弓矢もる 身は敷島の桜花 吹く山風をいかで忘れむ
(弓矢を守る兵士としてのこの身はまもなく桜の花のように散るであろう,しかし,故郷に吹く山風をどうして忘れることができようか。)
さらに,十一月二十六日第三回の旅順総攻撃が開始される。何回もの白だすき決死隊が繰り出されたが,敵の要塞から打ち出される雨のような機関銃の弾は決死隊の屍の山を築いた。激しい戦いが続く中,ついに,12月6日難攻不落といわれた旅順の二百三高地が陥落する。第三回総攻撃での日本軍の死傷者は一万七千であつた。
旅順の戦いでは,百五十五日の日数を費やし,日本軍は死傷者五万九千名を出して攻略戦を終えた。
日露両軍の最初で最後の決戦である奉天大会戦は明治39年3月1日に開始され,日本軍25万,ロシア軍35万で一週間の激戦の後,死傷者は日本軍7万,ロシア軍は捕虜も含めて9万に及んだ。
日露戦争の日本の動員兵力総数は108万8916人,戦死,戦傷,病気で倒れた将兵は約37万人,実に3分の1以上に達している。この戦いで日本の兵力,弾薬はなくなり,国家財政も破綻に窮していた。
日露戦争の戦費は17億円に達し,戦争前年の1903年の一般会計歳入2億6000万円の7倍,租税収入1億4千600万円の12倍の巨額であったから,国民に負担させた15億の国債だけではとても足りず,英米資本の経済的な援助無しには戦争遂行は不可能だったのである。日本人の生活は窮乏に貧し,戦争後は労働争議が活発化していく。数年後の明治40年(1907)には経済恐慌が起きる。とても,現在の不景気どころの騒ぎではなかった。
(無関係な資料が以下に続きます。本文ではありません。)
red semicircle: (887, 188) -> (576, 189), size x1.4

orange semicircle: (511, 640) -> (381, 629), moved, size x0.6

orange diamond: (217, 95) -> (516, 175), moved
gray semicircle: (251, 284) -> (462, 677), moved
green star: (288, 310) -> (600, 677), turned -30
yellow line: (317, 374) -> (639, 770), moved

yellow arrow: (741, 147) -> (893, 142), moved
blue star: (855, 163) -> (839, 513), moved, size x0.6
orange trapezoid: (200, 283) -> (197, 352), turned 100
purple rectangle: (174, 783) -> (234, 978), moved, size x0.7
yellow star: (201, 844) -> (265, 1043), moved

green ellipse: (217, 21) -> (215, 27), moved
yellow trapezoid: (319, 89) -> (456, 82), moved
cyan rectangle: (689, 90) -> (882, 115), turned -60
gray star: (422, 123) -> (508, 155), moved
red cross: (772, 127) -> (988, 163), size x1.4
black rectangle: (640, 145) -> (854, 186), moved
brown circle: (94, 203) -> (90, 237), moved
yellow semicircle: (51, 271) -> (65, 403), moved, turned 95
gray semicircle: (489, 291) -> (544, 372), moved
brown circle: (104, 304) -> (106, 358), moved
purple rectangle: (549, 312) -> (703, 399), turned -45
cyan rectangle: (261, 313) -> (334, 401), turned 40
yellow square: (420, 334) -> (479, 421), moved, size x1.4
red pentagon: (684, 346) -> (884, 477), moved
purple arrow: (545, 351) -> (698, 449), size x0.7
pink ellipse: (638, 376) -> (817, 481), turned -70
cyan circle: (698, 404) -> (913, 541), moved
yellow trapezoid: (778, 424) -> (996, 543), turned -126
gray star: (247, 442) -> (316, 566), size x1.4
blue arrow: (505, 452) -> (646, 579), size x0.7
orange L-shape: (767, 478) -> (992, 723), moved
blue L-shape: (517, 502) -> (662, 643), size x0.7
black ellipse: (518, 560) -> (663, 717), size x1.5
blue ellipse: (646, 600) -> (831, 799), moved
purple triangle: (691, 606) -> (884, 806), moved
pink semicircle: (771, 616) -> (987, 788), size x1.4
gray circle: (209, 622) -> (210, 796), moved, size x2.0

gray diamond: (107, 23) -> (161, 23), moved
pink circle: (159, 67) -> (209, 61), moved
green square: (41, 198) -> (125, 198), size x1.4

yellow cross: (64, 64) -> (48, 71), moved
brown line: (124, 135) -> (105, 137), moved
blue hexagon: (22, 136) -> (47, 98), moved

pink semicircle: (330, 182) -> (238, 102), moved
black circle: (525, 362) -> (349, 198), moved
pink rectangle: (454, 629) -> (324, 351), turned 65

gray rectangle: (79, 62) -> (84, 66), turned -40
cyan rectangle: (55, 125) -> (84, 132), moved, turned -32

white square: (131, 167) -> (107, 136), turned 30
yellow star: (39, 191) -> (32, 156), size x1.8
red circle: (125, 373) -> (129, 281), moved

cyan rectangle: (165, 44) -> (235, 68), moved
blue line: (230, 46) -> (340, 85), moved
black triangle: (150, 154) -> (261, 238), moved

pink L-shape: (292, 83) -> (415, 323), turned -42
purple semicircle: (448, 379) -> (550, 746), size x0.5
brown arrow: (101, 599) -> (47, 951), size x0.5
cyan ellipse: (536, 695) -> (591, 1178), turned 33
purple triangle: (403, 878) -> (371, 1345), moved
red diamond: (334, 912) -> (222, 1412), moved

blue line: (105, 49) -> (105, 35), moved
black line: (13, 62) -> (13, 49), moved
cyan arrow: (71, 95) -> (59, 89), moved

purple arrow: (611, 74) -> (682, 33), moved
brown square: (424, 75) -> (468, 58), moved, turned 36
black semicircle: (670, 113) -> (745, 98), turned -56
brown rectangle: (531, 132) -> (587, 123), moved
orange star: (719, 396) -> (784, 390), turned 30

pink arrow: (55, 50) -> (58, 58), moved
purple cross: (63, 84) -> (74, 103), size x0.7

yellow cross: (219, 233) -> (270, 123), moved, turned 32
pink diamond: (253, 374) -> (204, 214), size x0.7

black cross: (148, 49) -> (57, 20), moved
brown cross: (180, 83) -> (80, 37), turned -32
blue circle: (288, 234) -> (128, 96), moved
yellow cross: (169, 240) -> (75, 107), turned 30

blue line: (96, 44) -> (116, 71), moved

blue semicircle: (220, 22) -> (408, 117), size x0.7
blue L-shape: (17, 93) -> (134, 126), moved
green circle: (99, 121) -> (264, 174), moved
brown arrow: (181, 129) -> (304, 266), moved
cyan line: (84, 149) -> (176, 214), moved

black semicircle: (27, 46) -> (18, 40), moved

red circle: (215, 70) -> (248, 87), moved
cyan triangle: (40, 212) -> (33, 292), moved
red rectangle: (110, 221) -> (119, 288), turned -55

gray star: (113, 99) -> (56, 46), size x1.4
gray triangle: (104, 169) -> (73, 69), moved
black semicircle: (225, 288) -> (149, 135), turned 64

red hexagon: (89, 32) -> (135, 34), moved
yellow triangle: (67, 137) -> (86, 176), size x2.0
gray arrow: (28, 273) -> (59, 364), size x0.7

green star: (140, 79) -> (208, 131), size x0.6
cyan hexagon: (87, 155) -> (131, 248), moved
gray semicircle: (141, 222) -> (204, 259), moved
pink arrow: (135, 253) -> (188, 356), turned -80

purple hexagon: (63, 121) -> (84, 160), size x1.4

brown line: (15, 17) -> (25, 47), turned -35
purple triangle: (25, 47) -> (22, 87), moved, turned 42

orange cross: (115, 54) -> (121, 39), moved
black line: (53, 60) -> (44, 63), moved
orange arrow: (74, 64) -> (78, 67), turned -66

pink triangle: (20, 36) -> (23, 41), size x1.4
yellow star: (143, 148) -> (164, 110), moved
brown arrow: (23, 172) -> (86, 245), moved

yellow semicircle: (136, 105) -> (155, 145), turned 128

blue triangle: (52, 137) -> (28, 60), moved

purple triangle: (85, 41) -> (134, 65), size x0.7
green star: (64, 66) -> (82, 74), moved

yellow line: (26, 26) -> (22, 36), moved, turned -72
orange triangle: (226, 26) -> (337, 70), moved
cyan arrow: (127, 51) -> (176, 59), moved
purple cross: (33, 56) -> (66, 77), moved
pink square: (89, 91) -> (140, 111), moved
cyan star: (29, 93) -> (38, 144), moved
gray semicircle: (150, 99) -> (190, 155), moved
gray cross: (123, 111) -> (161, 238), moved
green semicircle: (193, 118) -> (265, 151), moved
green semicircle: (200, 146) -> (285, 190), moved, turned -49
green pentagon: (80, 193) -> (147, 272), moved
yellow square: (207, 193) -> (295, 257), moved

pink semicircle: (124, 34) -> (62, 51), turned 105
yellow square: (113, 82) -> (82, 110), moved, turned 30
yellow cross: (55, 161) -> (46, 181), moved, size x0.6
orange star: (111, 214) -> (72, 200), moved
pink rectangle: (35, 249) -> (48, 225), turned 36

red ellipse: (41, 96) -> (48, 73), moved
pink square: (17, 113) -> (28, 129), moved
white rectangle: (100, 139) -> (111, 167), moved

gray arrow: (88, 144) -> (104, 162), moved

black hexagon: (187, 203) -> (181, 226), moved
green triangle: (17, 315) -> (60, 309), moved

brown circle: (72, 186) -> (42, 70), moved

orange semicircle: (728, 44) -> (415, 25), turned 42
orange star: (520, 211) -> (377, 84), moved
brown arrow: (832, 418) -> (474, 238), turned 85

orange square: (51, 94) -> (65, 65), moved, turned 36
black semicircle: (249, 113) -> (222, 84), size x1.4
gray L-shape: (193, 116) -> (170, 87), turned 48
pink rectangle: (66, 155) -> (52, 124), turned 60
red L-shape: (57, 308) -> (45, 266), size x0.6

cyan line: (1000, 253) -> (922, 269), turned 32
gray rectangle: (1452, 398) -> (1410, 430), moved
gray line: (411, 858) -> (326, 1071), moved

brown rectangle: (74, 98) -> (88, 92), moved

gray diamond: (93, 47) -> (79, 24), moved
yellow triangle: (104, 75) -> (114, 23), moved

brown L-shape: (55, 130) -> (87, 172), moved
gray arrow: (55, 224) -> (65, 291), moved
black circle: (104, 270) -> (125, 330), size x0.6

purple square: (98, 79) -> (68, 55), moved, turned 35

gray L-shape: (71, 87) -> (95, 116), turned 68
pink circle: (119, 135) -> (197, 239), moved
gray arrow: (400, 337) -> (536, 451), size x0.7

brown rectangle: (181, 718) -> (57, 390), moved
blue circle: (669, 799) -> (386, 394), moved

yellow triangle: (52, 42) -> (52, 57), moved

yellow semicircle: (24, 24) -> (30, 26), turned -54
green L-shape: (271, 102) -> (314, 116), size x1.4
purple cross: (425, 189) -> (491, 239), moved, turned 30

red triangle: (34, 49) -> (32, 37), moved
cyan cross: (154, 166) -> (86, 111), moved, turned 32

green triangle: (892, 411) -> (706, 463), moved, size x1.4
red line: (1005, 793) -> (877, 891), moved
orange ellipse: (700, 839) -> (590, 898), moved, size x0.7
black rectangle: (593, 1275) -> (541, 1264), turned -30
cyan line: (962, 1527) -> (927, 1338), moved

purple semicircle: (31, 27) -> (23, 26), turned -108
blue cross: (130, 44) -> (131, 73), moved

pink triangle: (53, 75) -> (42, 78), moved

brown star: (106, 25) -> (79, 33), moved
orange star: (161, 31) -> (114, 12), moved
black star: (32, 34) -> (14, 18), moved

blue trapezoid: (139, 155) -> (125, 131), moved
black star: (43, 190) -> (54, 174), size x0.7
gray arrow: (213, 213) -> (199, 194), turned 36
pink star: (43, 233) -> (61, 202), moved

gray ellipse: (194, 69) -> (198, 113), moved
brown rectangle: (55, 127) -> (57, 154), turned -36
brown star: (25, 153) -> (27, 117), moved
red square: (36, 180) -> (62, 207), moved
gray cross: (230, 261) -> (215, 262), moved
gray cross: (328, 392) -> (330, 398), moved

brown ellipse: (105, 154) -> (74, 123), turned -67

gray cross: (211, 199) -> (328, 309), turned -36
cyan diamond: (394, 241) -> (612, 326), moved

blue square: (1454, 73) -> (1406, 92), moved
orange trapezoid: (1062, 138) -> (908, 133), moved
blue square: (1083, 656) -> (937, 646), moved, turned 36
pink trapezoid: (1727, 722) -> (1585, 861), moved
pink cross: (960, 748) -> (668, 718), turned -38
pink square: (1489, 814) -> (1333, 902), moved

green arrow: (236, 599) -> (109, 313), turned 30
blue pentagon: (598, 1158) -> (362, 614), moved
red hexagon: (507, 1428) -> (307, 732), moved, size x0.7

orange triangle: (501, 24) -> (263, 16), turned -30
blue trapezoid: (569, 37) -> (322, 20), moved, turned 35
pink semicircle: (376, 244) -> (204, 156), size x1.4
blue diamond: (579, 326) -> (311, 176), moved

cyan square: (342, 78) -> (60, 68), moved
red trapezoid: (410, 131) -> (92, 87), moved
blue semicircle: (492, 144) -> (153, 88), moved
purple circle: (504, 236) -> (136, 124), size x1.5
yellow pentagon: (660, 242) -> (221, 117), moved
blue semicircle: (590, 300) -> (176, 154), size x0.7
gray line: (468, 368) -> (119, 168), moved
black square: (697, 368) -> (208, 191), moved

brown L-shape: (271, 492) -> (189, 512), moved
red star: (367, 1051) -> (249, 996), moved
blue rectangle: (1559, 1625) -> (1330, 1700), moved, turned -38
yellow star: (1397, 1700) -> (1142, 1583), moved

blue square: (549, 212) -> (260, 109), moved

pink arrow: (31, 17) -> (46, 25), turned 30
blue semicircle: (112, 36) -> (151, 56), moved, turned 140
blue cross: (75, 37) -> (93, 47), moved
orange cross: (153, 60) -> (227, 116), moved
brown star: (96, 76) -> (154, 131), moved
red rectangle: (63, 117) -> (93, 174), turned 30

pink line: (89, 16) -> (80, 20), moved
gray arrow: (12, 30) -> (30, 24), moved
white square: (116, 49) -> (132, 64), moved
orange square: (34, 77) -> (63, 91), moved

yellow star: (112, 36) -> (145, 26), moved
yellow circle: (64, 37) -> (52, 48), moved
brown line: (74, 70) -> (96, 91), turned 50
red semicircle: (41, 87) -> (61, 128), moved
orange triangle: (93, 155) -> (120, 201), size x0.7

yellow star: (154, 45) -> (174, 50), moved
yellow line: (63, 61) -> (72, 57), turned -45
当時,ロシアの兵力はまだ十分に残っていた。しかし,日本はこれ以上の戦闘継続は無理であり,早期の講和が必要だったのである。すでに触れたように,ロシアは自国の革命対策に追われ,戦争継続の余裕はなかった。それにもかかわらず,自国を敗戦国としては認めなかった。日露講和においては,日本のロシアに対する賠償請求はまったくなかった。
歴史に「もしも」は成立しないが,もしも仮にロシアに第一次革命が起こらなかったとすると,革命鎮圧に向っていた精鋭部隊が日露戦争に参加し,兵力,武器弾薬に優っていたロシアは,日本に勝っていたことであろう。そのときは,日本はロシアの属国となっていたかもしれない。皮肉なことに,ロシア革命が日本を救ってくれたのである。
日本では,日露戦争後も軍備拡張の政策がとられ,戦死により働き手を失った農民や労働者の生活はますます厳しくなり,労働争議が激発する。社会主義思想や自由民権運動の高まりの中で,日本は,大正から昭和へと太平洋戦争への道を突き進んでいった。